[Dataset entries]
Start of Block

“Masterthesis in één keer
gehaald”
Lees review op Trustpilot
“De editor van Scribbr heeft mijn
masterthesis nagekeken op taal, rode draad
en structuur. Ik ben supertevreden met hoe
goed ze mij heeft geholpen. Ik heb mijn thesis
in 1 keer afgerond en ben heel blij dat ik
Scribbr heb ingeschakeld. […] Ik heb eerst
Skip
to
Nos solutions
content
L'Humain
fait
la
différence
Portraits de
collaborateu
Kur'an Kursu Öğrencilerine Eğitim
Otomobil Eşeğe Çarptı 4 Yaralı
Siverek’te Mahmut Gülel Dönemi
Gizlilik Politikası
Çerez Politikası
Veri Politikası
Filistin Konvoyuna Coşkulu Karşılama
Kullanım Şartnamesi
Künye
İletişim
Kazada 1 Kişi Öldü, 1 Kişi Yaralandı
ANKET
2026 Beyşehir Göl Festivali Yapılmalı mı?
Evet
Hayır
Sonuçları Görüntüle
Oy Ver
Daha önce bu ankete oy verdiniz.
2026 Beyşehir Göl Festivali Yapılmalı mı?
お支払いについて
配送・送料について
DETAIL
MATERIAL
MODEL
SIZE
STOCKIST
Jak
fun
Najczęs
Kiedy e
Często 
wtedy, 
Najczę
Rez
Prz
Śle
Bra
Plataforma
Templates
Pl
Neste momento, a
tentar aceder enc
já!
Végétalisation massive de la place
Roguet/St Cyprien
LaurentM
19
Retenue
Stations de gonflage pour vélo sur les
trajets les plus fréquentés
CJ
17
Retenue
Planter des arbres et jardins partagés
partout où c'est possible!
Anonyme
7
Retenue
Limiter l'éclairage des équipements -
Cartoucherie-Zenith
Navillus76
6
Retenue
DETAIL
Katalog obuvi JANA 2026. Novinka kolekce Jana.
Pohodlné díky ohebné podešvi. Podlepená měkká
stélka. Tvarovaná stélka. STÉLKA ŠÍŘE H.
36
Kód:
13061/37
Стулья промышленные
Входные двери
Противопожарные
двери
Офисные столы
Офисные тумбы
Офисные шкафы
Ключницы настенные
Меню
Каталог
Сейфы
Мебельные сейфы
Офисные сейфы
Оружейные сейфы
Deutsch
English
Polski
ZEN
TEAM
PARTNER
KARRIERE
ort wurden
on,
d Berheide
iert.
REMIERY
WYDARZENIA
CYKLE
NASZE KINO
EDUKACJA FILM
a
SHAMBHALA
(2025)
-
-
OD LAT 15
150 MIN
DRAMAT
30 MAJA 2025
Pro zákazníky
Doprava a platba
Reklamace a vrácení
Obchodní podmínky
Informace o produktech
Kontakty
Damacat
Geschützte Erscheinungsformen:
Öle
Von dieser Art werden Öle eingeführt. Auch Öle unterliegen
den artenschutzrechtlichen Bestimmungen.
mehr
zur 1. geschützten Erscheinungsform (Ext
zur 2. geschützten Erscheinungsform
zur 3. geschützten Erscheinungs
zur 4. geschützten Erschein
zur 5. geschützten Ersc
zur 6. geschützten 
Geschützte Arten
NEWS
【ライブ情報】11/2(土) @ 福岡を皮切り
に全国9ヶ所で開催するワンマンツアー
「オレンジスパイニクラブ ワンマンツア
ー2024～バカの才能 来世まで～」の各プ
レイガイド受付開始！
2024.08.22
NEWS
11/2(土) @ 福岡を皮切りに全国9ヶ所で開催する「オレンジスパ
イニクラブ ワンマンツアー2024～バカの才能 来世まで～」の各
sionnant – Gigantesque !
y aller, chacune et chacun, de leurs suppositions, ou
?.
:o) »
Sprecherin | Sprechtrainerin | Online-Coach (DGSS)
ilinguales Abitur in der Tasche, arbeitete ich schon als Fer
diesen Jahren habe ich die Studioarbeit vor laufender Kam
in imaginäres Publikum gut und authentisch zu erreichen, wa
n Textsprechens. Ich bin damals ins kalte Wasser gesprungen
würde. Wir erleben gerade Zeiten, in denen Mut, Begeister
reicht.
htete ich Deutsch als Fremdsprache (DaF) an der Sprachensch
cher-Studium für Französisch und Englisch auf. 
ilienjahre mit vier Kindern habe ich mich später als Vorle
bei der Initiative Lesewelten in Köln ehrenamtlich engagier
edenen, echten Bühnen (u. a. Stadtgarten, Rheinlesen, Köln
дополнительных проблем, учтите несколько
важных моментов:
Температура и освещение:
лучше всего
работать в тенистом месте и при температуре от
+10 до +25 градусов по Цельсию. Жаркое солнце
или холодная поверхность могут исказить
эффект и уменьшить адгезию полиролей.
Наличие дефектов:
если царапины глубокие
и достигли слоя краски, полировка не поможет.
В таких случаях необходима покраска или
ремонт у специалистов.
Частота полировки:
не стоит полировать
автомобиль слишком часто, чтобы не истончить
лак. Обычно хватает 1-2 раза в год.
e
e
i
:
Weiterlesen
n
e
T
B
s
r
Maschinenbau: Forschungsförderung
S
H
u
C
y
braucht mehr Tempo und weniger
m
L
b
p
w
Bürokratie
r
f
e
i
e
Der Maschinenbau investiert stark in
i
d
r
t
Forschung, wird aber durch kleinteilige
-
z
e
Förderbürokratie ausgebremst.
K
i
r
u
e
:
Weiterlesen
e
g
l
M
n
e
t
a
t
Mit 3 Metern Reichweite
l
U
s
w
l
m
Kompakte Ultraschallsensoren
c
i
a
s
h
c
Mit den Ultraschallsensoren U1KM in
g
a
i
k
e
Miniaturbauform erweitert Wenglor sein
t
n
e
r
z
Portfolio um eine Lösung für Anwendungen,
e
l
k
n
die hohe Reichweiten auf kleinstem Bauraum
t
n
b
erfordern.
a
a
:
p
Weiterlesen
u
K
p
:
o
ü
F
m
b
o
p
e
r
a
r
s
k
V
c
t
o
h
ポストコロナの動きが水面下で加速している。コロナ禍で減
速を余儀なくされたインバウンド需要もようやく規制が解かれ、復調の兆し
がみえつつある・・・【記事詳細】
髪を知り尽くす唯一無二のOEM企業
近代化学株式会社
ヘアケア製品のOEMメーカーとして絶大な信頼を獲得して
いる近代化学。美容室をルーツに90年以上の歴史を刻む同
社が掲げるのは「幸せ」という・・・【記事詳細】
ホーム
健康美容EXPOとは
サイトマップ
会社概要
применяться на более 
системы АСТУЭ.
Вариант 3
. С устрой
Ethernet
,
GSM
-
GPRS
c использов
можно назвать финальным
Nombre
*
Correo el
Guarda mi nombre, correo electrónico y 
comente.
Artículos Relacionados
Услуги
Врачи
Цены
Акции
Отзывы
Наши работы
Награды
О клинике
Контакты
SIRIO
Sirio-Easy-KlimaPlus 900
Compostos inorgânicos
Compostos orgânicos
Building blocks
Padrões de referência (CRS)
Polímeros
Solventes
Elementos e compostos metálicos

End of Block

** PROBLEM DETAILS **
In the data above, find each line that uses the string "keer". Copy it.

** ANSWER TO THE EXERCISE **
“Masterthesis in één keer
in 1 keer afgerond en ben heel blij dat ik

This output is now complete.